Prompt: Where does the word "GPhC" show up in the data? Please find each such line and copy it.

The data:
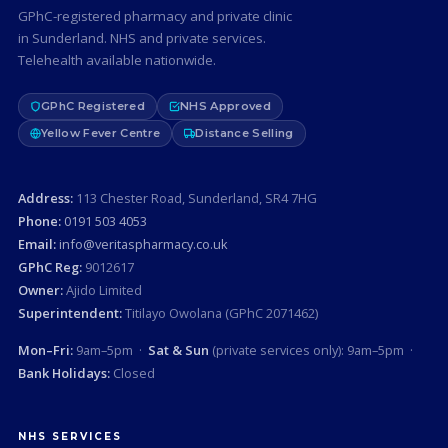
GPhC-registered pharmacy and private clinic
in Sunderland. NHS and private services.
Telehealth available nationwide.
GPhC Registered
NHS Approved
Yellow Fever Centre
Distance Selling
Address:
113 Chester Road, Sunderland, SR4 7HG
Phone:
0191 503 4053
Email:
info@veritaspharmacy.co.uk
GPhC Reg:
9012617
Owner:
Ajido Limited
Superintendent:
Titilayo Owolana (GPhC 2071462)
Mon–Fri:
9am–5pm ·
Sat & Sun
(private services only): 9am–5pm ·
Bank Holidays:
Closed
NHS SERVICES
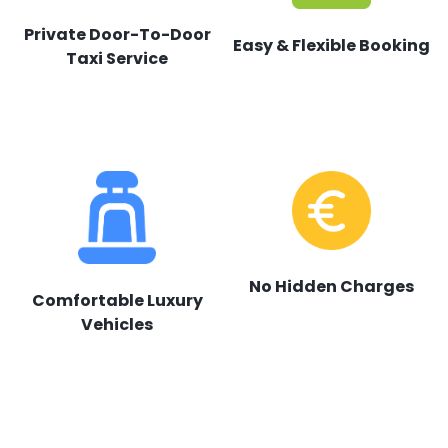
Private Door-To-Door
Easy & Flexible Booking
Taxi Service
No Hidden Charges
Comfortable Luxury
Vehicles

==

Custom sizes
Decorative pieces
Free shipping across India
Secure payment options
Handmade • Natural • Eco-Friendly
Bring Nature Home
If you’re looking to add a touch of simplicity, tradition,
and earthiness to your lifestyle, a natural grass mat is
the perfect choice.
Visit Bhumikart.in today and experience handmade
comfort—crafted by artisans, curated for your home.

Solution:
GPhC-registered pharmacy and private clinic
GPhC Registered
GPhC Reg:
Titilayo Owolana (GPhC 2071462)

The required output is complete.